On Friday, Gov. John R. Kasich and Ohio Chancellor Jim Petro asked the state’s public and private colleges and universities to proactively identify the affected students and hold them financially harmless until the issue is resolved. The Ohio Board of Regents has asked all schools to report the number of affected students to them by Tuesday.

“We want students to be enrolled and continue to be enrolled,” said Kim Norris, spokeswoman for the Ohio Board of Regents. “This is certainly the last thing they need after having served our country.”

“We have thousands of veterans that are in school all across Ohio, and we want to make sure they don’t suffer as a result of this,” said Mike McKinney, spokesman for the Ohio Department of Veterans Services.

Hundreds of area students impacted

Hundreds of area military veteran students could be impacted, with Wright State University and Clark State Community College both estimating 90 and the University of Cincinnati at least 66.

Bowling Green State University was the first Ohio school to report its impact. The vast majority of its 284 student military veterans might not receive their basic monthly housing allowance or semester book stipends on time, according to a letter President Mary Ellen Mazey sent to Kasich.

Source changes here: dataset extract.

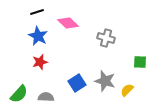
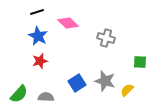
red star: moved 1 px up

“Technical problems the federal government is currently facing puts these young men and women in the unenviable position where they don’t know how they’ll pay for college, buy books or keep a roof over their heads,” Kasich said.

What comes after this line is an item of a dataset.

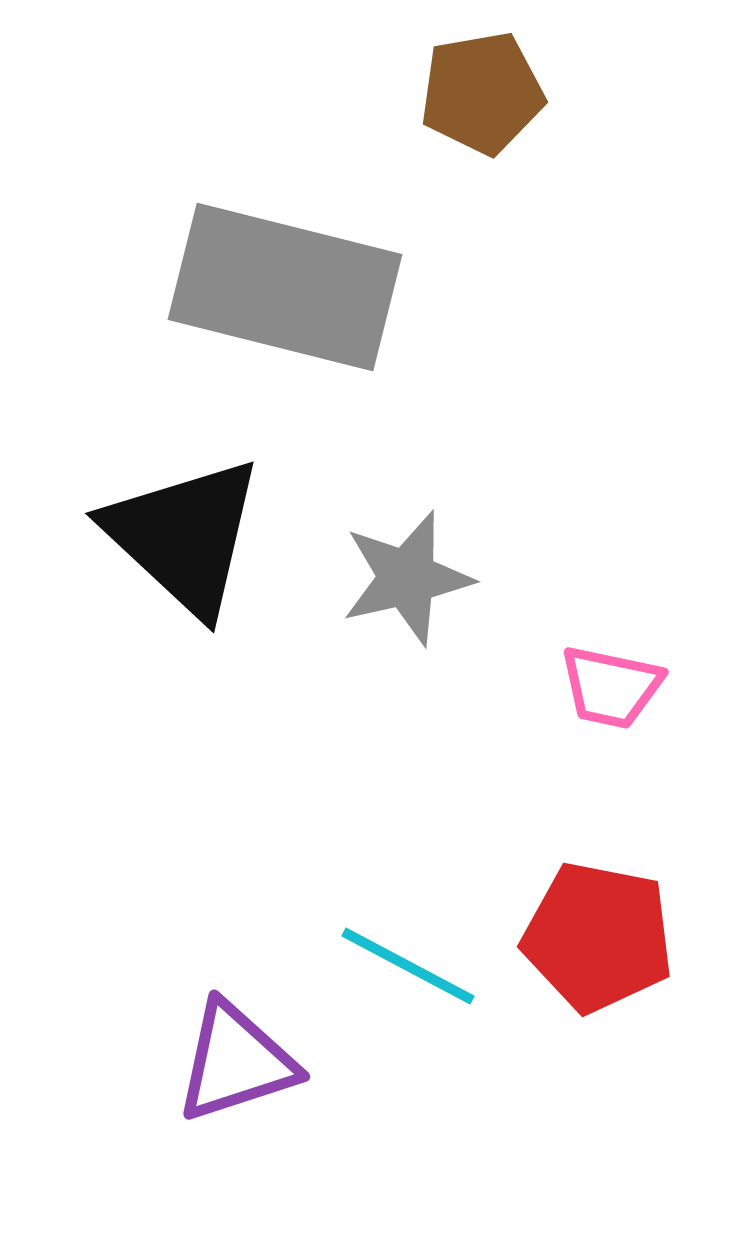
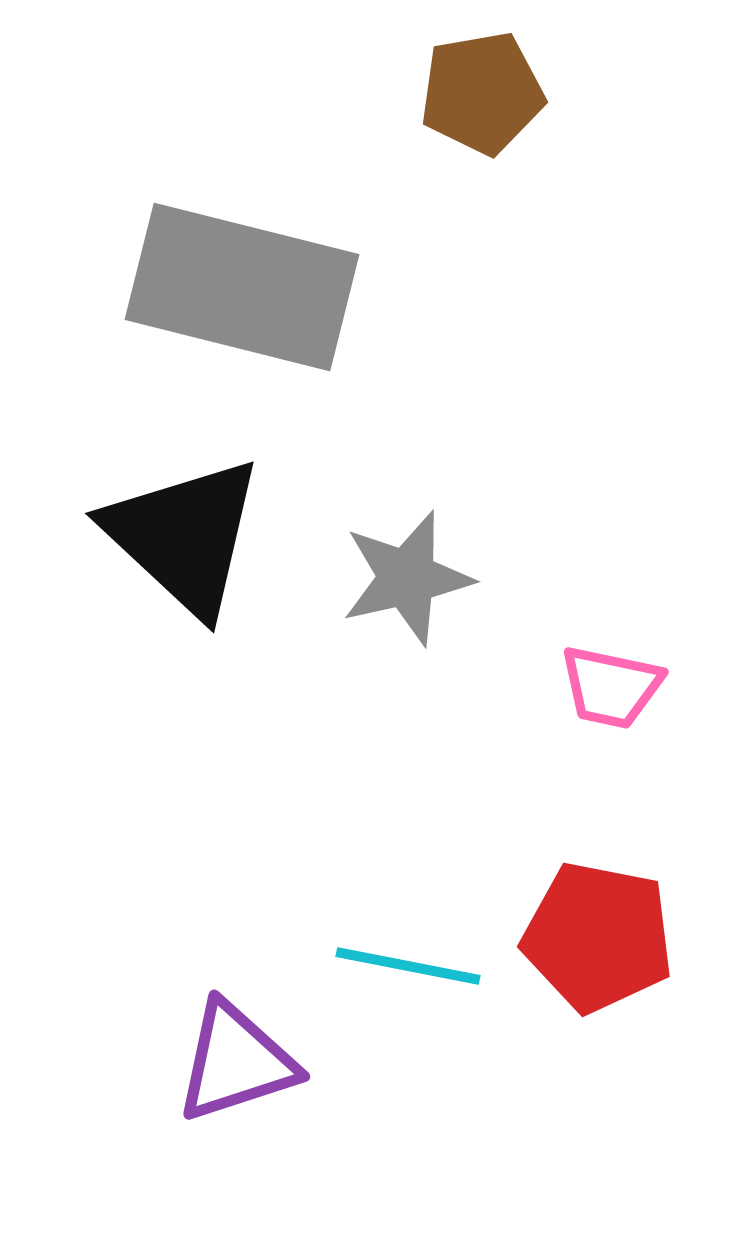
gray rectangle: moved 43 px left
cyan line: rotated 17 degrees counterclockwise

Records were lost for veterans “with pending enrollments received between July 24 and Aug. 9,” according to Petro. The records were for veterans’ eligibility certifications.

“The bottom line is we are talking about the VA, the federal government, so the money will be forthcoming,” McKinney said. “No school or no landlord for that matter should think they’re not going to get their money. But at this point, it could be delayed.”

Mazey told Kasich veterans can expect delays of “weeks or months” in receiving their benefits. In an “unprecedented step,” she said Bowling Green is offering loans to veterans to cover housing and books. “We simply do not have the resources to maintain this type of assistance for more than a month or two,” she said.

The problems come at a time when Bowling Green and the University of Toledo began enforcing policies last week to reject any student not in good financial standing or who lack payment plans for overdue bills before fall classes started. It meant students would not be able to take any classes and lose dormitory rooms until they made good on their bills or started a payment plan.

Wright State University is offering affected veterans $500 loans loaded on their university ID cards for book purchases — addressing a primary concern among the students. The university is also eliminating late fees for tuition payments for those veterans, said Marian Brainerd, university registrar. Veterans can receive the loan by calling (937) 775-5550 or emailing veteransaffairs@wright.edu.

Other area universities have safeguards in place to protect veterans, who must be certified every semester and who often experience delays in their payments.

“To be as flexible as we possibly can with our veterans students, we’ve got mechanisms in place to flag students as veterans so if there are issues with timely payments of things, we don’t block them from enrolling in courses,” said University of Cincinnati spokesman Greg Hand.

Sinclair Community College has heard from students who are frustrated, but the college has “not heard from a single student who cannot enroll” because of the delays, said spokesman Adam Murka.

Norris said concerned veterans can contact their college or university, call (800) AFFORD-IT or (888) GI-Bill-1.